Es así que la Constitución del 78, guste o no, tiene un diseño claramente asimétrico en cuanto a la organización territorial del Estado. Y esto no es algo caprichoso ni artificial, sino que responde a las diferentes realidades históricas, culturales y políticas de un estado tan complejo como el español. Sería luego, con la consolidación del bipartidismo dinástico (PSOE y UCD, después PP) y sus leyes “armonizadoras”; y más aún con la deriva recentralizadora del Tribunal Constitucional (denunciada por juristas de la talla de un Bartolomé Clavero), cuando ha tenido lugar una igualación por abajo, cercenando (cepillando, en palabra de Alfonso Guerra) el desarrollo del autogobierno de las cuatro nacionalidades e invocando cínicamente un pseudoconcepto de igualdad como coartada para un supuesto “café para todos” en el que el café fue sustituido, de forma generalizada, por achicoria o aguachirli.
Es falso que Andalucía rompiera ese diseño constitucional dual. Lo que hizo, casi con heroísmo y ejerciendo como pueblo, fue conquistar un puesto en la muy minoritaria primera división, en principio reservada para solo tres Comunidades, rechazando ser una simple región.

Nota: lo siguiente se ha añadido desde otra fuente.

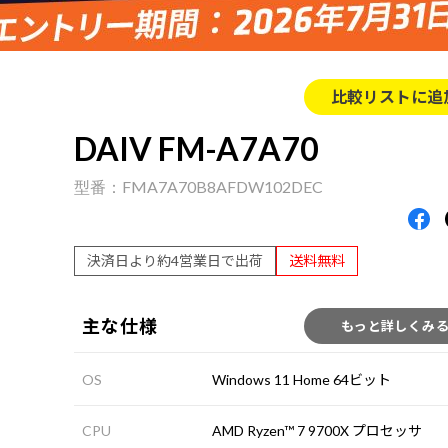
比較リストに追
DAIV FM-A7A70
FMA7A70B8AFDW102DEC
決済日より約4営業日で出荷
送料無料
主な仕様
もっと詳しくみ
OS
Windows 11 Home 64ビット
CPU
AMD Ryzen™ 7 9700X プロセッサ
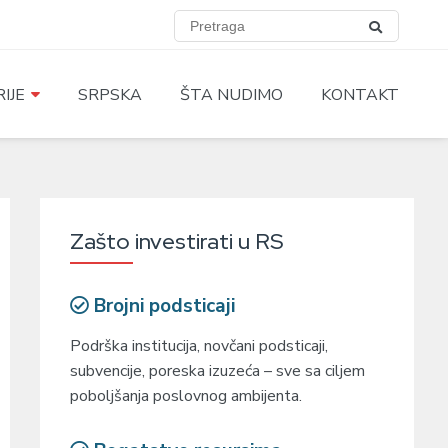
IJE
SRPSKA
ŠTA NUDIMO
KONTAKT
Zašto investirati u RS
Brojni podsticaji
Podrška institucija, novčani podsticaji,
subvencije, poreska izuzeća – sve sa ciljem
poboljšanja poslovnog ambijenta.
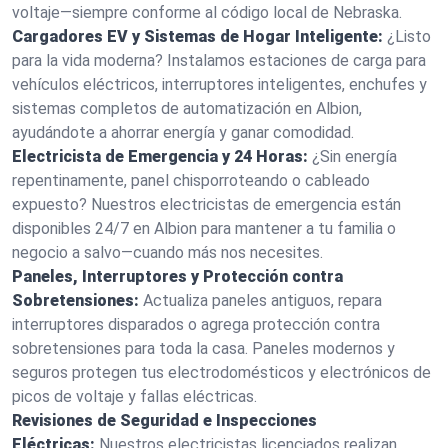
voltaje—siempre conforme al código local de Nebraska.
Cargadores EV y Sistemas de Hogar Inteligente:
¿Listo
para la vida moderna? Instalamos estaciones de carga para
vehículos eléctricos, interruptores inteligentes, enchufes y
sistemas completos de automatización en Albion,
ayudándote a ahorrar energía y ganar comodidad.
Electricista de Emergencia y 24 Horas:
¿Sin energía
repentinamente, panel chisporroteando o cableado
expuesto? Nuestros electricistas de emergencia están
disponibles 24/7 en Albion para mantener a tu familia o
negocio a salvo—cuando más nos necesites.
Paneles, Interruptores y Protección contra
Sobretensiones:
Actualiza paneles antiguos, repara
interruptores disparados o agrega protección contra
sobretensiones para toda la casa. Paneles modernos y
seguros protegen tus electrodomésticos y electrónicos de
picos de voltaje y fallas eléctricas.
Revisiones de Seguridad e Inspecciones
Eléctricas:
Nuestros electricistas licenciados realizan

Desde entonces, jurídicamente, existen cuatro nacionalidades, aunque ni durante décadas el PSOE ni ahora el PP se hayan dado por enterados desde la Junta. Antes al contrario, han utilizado a Andalucía como mascarón de proa contra los avances y reivindicaciones de autogobierno de las otras nacionalidades y en defensa de un españolismo uniformizador y mesetil (o, en ocasiones, jacobino) que, sin embargo, no ha tenido pudor en verdiblanquearse de forma banal y oportunista cuando le ha interesado para conseguir los deseados efectos anestesiantes.

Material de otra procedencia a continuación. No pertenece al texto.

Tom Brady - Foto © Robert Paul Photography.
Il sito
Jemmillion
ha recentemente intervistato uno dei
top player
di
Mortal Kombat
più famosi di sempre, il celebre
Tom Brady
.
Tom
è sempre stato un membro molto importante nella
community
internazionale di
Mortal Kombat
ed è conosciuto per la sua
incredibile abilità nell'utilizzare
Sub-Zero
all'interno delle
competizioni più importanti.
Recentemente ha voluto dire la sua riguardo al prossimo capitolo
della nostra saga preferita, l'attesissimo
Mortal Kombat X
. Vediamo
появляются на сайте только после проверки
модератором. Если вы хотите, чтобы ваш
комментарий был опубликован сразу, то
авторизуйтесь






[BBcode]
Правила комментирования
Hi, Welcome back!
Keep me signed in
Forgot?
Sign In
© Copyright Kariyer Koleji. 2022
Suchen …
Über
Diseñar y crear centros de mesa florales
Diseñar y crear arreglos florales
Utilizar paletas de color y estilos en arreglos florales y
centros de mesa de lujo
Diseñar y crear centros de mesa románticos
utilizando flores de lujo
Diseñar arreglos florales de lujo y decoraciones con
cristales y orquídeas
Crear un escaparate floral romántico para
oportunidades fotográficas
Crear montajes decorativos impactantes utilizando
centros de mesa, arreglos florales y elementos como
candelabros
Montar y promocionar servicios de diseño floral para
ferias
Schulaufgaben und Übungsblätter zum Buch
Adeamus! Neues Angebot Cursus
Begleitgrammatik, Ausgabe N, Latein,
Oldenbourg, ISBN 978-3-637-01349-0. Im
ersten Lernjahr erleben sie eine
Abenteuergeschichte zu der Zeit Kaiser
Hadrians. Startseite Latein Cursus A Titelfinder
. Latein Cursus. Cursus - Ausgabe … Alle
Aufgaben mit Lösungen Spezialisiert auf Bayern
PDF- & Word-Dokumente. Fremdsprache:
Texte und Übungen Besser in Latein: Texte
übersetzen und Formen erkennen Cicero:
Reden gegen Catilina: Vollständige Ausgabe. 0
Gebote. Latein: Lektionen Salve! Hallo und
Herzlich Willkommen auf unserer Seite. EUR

En la evidente crisis actual del Estado de las Autonomías, y para orientarnos ante la propuesta peneuvista, deberíamos seguir el ejemplo de Blas Infante y los andalucistas históricos, que fueron siempre solidarios con las reivindicaciones de Cataluña y otros pueblos ibéricos y fustigaron constantemente la intolerancia de los poderes centrales y sus instituciones, afirmando, a la vez, que Andalucía tenía el mismo derecho que aquellos a ser libre y dotarse de las herramientas políticas necesarias para resolver “por sí” sus problemas y necesidades. Es el Estado Español, monárquico y centralista, y no Cataluña o Euskadi, el responsable principal de que nuestra función como país sea el de una colonia interna a todos los efectos: económicos, culturales y políticos. Y es esta situación la que bloquea nuestra conciencia de pueblo, sin la cual las iniciativas de construir un partido con presencia significativa en las instituciones (algo sin duda positivo) han sido y serán efímeras o frustrantes. Activar esa conciencia, de abajo arriba, desvelando falsas “verdades”, debería ser hoy la tarea central del andalucismo organizado. Lo que significa trabajar prioritariamente en la sociedad civil y hacer pedagogía para que se entienda cuáles son las raíces de nuestra dependencia y subalternidad.